Today Make is celebrating UK Employee Ownership Day. With numerous events running across the UK and the involvement of thousands of employee owners and other partners, EO Day is an integral part of the Employee Ownership Association (EOA) events calendar and was introduced to raise awareness of employee ownership as an economically strong and balanced business model.

Since our founding in 2004, the practice has been 100 percent employee-owned and held in an employee trust. The model has provided a robust and sustainable foundation for building – and maintaining – an incredibly successful practice.

Founder Ken Shuttleworth says, “When setting up Make, I knew I wanted something different. I envisioned a practice owned by everyone – and this was before we even knew there was something called ‘employee ownership’! That model had already proved to be a great success at John Lewis, and it went on to be a great success at Make, as well. For us, employee ownership creates a wonderful sense of belonging, of all working towards a shared goal. It’s a big part of what makes Make the great workplace it is today, and will continue to help us stand out in a competitive market as we grow.”

In only 12 years, we’ve grown from 1 to over 150 employees across studios in London, Hong Kong and Sydney. We currently rank 24th in the Architects’ Journal AJ100, a ranking of the UK’s top architectural practices, and have also been named AJ100 Employer of the Year 2016. As one of a small (but growing) number of employee-owned architectural practices in the UK, our structure provides a unique selling point in recruitment which enables us to secure the most talented professionals.

Employee ownership has always been in step with Make’s collaborative, non-hierarchical culture, which gives equal weight to everyone’s ideas and encourages equal participation in decision-making. Since every employee is a partner and receives an annual profit share, every ‘Maker’ is that much more invested in the success of the company. This level of dedication benefits Makers, of course, but especially clients, who can be sure that they’re always getting the best out of everyone.

Deb Oxley, CEO of the Employee Ownership Association, says: “When people have a stake in the place they work, the commitment to it and investment in it is much higher.”

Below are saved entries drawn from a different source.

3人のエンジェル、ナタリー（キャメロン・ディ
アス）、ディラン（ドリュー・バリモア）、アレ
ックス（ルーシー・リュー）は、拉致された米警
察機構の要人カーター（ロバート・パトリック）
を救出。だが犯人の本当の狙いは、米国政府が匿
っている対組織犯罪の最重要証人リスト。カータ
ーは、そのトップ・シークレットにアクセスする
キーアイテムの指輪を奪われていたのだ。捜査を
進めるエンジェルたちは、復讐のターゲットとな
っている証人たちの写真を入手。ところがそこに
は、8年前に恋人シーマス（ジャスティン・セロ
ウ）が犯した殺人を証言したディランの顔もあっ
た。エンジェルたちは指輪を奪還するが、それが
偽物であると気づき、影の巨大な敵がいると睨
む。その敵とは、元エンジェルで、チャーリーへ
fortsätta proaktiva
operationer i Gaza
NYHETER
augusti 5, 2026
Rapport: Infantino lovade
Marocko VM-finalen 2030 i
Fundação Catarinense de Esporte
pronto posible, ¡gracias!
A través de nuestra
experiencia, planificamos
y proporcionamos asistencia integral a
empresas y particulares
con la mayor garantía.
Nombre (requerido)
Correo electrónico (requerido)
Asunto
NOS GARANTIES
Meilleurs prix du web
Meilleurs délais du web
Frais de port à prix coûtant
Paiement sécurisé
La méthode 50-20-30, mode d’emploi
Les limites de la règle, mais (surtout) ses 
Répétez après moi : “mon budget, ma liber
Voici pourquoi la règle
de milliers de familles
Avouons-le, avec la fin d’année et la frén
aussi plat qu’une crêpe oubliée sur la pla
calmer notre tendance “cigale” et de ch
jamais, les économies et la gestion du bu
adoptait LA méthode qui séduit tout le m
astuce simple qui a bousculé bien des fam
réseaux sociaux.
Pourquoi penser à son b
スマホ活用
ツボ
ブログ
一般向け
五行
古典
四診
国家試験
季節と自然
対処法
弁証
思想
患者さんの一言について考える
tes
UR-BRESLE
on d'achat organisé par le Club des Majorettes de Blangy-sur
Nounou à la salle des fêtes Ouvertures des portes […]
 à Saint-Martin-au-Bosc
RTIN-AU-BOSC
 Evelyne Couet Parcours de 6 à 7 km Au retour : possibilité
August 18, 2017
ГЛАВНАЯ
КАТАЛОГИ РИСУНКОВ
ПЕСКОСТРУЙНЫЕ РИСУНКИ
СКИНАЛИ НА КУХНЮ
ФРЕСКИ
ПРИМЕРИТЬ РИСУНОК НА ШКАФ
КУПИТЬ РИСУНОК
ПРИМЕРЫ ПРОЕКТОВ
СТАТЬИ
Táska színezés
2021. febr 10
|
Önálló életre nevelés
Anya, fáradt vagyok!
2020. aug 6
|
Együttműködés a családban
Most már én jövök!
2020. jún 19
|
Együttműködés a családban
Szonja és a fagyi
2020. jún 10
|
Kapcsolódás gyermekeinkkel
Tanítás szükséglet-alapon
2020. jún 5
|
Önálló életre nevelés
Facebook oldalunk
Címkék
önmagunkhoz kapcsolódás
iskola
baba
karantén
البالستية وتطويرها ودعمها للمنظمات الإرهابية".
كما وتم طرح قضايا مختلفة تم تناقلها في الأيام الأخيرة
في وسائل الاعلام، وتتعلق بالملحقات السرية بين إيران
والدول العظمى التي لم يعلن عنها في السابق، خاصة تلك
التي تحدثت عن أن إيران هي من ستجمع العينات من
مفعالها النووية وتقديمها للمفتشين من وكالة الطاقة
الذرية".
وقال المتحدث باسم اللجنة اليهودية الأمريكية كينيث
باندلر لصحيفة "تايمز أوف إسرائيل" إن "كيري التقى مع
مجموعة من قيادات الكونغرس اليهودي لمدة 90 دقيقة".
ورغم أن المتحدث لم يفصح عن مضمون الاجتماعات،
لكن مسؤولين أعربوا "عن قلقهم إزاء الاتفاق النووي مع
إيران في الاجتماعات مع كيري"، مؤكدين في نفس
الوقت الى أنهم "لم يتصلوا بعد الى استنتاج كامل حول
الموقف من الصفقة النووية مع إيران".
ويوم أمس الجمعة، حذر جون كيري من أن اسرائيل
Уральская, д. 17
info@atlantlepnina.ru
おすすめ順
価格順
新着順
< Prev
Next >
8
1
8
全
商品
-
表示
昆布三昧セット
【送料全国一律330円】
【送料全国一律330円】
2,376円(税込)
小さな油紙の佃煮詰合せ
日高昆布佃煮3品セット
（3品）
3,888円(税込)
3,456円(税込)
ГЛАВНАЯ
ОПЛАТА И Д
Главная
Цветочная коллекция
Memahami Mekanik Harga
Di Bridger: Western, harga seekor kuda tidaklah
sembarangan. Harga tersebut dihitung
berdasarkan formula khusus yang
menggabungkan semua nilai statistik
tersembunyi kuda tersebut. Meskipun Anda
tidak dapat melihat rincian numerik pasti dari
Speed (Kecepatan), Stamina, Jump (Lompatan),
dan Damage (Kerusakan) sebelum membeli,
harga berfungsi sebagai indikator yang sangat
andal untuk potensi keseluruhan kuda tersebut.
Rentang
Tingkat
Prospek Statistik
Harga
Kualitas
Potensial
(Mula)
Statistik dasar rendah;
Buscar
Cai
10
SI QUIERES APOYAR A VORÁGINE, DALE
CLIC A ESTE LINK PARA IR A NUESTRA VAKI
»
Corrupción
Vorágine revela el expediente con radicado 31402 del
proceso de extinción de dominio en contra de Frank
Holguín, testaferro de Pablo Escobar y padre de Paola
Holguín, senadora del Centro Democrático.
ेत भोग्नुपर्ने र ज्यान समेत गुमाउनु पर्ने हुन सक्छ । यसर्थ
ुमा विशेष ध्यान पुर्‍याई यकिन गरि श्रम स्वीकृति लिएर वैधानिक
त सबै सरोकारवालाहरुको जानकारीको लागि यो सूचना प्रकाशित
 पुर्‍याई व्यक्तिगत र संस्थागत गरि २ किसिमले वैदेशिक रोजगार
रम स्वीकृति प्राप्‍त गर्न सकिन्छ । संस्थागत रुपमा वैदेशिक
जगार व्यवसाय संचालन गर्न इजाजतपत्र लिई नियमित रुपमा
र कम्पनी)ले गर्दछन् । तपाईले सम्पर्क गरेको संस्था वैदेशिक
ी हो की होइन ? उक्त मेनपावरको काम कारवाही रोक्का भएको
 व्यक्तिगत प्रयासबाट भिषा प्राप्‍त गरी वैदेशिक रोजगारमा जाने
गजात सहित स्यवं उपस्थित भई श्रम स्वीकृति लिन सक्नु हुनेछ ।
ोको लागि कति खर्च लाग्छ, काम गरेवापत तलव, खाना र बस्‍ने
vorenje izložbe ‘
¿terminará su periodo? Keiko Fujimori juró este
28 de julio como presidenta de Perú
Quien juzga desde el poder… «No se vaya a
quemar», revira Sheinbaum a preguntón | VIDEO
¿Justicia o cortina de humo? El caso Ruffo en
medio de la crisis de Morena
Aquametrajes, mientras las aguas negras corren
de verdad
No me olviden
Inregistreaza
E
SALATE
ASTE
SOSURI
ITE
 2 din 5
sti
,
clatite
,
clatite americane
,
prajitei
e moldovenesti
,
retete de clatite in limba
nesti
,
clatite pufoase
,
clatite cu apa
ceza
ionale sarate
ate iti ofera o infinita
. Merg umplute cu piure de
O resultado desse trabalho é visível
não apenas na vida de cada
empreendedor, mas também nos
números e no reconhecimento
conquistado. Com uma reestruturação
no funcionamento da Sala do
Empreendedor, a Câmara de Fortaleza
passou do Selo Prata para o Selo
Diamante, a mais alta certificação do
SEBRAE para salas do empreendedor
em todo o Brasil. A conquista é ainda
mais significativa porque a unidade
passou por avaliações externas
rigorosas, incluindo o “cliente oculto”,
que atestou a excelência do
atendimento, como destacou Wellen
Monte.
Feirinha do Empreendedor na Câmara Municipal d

More generally, the benefits of employee ownership have been proven in EOA-led research, and include improving employee health and wellbeing, increasing productivity and fostering creativity and innovation across an array of industry sectors. In addition:

  • UK employee owned companies contribute over £30 billion to the UK economy annually
  • Employee-owners have higher levels of job satisfaction, feel a greater sense of achievement and job security, and are more likely to recommend their workplace than employees in non-employee owned businesses
  • Employee owned businesses operate in a range of sectors including healthcare, social care, education, transport, manufacturing, retail and professional services

Oxley says:

“Companies such as Make Architects are great examples of the economic and social benefits that can be achieved in an employee owned environment. The EOA is proud to lead the sector-wide celebrations of employee ownership on EO Day 2016, as part of our activity to raise awareness and move employee ownership further into the mainstream of business structures.”

The Employee Ownership Association is a not-for-profit and politically independent organisation that represents businesses which are employee owned or transitioning to employee ownership across the UK.

Supporting a diverse network of more than three hundred companies, the EOA works in close partnership with its members to champion, promote and provide insight into the business case for employee ownership, and advocate the place of employee ownership within the UK economy.